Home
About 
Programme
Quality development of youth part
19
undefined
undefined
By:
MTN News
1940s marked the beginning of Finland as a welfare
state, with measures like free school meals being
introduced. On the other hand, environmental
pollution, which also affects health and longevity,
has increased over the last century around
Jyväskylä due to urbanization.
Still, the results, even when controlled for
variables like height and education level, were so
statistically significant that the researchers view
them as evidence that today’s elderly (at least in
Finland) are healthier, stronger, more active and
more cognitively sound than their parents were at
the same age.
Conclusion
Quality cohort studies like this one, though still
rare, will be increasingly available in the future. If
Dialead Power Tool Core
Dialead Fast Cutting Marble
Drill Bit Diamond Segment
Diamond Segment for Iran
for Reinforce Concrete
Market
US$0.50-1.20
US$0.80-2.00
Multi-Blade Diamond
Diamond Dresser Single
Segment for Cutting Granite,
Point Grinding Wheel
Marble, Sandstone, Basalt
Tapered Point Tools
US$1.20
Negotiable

**********

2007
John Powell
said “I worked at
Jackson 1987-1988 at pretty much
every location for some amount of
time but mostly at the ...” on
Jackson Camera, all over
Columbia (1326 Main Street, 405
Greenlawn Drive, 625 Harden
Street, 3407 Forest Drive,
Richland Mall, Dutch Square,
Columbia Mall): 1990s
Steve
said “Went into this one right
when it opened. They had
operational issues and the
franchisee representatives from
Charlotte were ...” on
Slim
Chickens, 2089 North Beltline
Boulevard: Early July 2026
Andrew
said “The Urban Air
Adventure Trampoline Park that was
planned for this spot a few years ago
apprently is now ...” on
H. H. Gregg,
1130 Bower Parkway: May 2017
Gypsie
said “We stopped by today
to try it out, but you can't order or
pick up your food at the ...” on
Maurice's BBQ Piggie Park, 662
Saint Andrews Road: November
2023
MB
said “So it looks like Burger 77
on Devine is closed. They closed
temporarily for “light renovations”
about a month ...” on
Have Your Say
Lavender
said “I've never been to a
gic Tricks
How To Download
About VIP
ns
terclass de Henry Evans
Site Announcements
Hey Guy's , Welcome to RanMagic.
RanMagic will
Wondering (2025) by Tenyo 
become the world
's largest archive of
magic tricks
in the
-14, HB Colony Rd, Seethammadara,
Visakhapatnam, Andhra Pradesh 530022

**********

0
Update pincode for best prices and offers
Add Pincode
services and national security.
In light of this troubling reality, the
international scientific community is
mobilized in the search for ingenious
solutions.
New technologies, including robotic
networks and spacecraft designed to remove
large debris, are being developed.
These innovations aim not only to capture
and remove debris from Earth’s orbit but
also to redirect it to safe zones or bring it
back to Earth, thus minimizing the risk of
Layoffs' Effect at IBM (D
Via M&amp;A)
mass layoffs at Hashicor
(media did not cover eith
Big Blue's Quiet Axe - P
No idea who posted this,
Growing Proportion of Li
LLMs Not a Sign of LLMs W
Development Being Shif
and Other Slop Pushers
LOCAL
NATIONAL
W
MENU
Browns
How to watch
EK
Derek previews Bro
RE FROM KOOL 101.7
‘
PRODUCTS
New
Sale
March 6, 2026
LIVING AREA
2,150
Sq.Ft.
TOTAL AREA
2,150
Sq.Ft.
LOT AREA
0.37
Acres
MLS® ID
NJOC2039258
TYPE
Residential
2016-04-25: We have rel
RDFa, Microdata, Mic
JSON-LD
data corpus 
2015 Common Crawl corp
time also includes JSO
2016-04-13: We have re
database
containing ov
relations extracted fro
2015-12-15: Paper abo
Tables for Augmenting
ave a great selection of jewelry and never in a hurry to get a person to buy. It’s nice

**********

### [PROBLEM TO SOLVE]
Give back exactly the lines above, from the line containing "containing ov" through the line containing "ave a great", with both end lines and nothing more.

### [WRITTEN RESPONSE]
containing ov
relations extracted fro
2015-12-15: Paper abo
Tables for Augmenting
ave a great selection of jewelry and never in a hurry to get a person to buy. It’s nice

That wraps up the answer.